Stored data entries
^^^^^^^^

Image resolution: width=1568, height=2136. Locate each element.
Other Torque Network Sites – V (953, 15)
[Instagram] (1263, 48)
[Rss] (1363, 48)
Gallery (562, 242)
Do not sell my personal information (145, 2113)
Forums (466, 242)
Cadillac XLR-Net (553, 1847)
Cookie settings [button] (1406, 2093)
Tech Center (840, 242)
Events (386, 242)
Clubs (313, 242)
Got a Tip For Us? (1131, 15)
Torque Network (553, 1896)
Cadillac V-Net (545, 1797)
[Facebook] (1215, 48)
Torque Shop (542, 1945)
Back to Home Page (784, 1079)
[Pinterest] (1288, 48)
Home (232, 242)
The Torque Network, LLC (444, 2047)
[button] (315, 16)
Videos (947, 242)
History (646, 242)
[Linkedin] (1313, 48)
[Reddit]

^^^^^^^^

● **TASK REQUIREMENTS**
Determine how many lines above contain "Network" as a word or string. Give the number alone.

● **FINISHED TASK**
3